Task statement:
Your answer must consist of every line from the data below that includes the word "RETIE".

******************************

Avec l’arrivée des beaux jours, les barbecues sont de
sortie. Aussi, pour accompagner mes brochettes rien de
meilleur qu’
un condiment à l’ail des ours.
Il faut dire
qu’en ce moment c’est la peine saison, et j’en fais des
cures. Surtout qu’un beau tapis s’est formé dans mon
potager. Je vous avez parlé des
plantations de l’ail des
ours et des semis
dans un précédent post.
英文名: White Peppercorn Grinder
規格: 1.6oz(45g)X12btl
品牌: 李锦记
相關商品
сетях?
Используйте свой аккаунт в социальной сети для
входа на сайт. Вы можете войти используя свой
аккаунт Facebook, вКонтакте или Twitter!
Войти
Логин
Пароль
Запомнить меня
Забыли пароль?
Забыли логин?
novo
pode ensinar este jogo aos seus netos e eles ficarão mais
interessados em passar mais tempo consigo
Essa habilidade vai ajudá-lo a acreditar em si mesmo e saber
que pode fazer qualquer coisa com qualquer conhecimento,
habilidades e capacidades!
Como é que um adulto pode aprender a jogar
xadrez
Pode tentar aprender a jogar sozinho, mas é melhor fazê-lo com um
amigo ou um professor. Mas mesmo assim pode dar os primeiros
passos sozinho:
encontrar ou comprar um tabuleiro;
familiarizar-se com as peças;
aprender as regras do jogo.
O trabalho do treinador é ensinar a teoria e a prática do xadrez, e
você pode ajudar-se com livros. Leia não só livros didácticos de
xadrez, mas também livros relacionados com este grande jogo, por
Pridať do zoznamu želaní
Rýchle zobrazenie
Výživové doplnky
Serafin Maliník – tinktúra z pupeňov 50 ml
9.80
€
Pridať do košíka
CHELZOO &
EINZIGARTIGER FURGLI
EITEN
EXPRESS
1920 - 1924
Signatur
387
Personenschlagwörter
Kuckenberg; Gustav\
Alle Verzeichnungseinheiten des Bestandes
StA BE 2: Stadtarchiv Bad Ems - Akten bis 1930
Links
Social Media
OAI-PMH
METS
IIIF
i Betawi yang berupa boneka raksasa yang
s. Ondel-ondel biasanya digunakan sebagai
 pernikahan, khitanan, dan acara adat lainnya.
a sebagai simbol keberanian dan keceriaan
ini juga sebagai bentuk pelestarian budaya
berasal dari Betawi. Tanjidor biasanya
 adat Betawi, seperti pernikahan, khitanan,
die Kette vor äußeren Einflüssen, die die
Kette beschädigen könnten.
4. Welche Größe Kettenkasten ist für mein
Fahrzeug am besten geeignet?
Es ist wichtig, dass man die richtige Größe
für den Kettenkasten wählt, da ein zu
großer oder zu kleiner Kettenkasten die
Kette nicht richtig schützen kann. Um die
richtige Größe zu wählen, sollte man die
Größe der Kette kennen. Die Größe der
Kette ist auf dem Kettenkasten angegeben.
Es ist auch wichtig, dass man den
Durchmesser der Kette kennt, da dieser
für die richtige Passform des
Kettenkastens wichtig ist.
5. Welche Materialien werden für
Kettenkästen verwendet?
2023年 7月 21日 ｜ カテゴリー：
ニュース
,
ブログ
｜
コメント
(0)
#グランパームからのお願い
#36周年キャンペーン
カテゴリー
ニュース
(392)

******************************

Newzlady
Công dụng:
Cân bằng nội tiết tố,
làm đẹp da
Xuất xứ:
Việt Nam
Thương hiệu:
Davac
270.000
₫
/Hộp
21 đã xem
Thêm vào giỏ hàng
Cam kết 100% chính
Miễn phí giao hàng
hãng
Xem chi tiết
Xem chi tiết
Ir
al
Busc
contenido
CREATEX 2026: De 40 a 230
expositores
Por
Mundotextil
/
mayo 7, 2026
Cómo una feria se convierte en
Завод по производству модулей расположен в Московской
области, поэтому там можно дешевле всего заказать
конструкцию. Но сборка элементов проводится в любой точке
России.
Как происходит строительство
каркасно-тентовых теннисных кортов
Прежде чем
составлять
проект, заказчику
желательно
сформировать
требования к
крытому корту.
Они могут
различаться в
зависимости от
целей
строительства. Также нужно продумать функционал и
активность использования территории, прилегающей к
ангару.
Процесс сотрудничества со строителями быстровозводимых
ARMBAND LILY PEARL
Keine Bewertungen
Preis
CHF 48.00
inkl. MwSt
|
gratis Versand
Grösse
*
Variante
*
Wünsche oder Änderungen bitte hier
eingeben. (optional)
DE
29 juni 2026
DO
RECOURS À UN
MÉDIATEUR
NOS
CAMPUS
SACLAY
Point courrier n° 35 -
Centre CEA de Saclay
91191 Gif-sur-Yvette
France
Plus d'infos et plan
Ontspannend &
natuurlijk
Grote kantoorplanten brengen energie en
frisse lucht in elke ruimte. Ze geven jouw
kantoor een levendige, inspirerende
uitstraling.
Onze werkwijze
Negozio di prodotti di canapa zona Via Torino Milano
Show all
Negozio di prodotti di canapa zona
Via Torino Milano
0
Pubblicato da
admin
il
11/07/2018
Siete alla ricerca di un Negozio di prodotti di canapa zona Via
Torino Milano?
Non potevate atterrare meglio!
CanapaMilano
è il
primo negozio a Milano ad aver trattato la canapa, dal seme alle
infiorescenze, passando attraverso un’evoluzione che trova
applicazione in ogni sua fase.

******************************

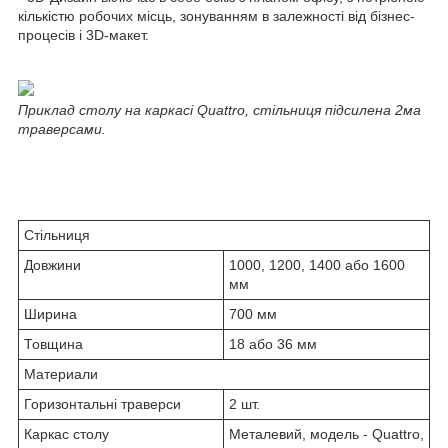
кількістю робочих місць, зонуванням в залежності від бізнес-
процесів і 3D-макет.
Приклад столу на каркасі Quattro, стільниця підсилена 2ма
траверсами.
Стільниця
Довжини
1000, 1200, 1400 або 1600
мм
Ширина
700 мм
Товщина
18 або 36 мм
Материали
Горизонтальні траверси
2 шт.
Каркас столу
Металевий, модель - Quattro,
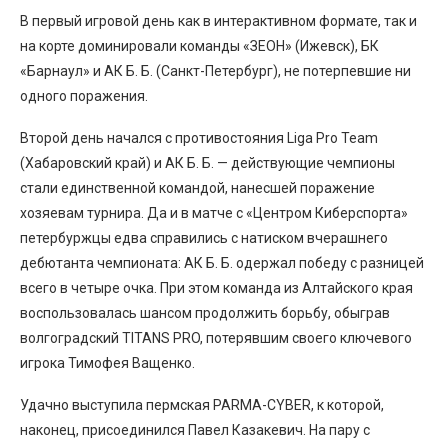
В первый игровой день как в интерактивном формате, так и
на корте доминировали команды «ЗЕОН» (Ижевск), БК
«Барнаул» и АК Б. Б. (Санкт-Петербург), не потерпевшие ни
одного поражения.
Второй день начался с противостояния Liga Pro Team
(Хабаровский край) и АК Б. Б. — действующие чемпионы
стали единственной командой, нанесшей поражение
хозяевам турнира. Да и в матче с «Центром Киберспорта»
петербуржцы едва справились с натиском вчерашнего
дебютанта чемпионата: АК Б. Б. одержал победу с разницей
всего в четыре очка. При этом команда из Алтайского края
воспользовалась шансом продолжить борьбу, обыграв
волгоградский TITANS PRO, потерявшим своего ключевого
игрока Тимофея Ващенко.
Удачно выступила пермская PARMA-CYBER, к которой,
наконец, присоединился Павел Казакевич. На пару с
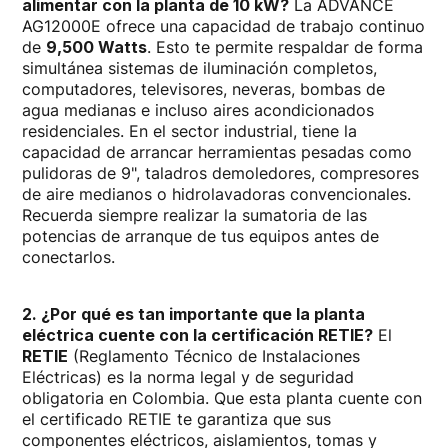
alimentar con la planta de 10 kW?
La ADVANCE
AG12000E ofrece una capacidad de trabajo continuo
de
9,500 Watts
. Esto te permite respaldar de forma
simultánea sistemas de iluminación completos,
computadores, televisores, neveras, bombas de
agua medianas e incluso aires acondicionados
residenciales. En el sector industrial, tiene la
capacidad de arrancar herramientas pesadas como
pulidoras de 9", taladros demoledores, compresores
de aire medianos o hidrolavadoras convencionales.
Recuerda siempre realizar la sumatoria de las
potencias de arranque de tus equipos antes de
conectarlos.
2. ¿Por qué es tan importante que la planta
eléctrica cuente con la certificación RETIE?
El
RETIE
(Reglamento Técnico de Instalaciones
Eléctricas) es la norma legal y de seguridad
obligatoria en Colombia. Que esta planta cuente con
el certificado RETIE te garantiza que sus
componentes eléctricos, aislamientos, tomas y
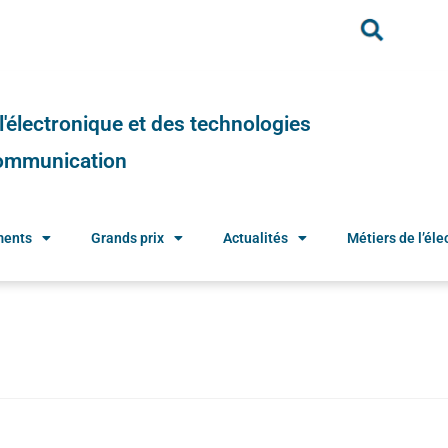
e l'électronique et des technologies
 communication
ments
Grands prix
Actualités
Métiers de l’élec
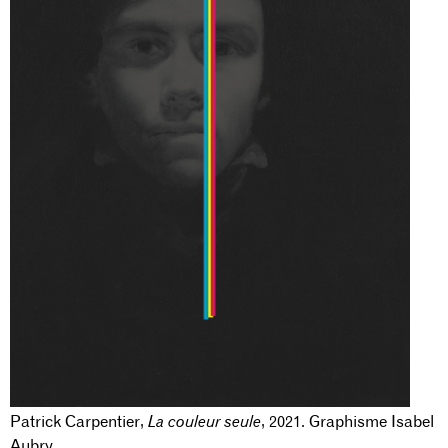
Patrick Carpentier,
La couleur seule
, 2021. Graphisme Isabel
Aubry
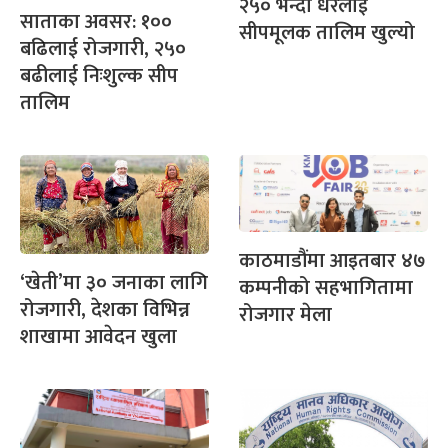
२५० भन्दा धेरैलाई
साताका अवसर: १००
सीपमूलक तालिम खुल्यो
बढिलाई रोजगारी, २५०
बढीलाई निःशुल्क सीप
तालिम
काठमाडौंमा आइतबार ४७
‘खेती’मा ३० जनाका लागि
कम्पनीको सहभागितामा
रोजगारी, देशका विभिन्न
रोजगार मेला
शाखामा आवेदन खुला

******************************

Exercise result:
eléctrica cuente con la certificación RETIE?
RETIE
el certificado RETIE te garantiza que sus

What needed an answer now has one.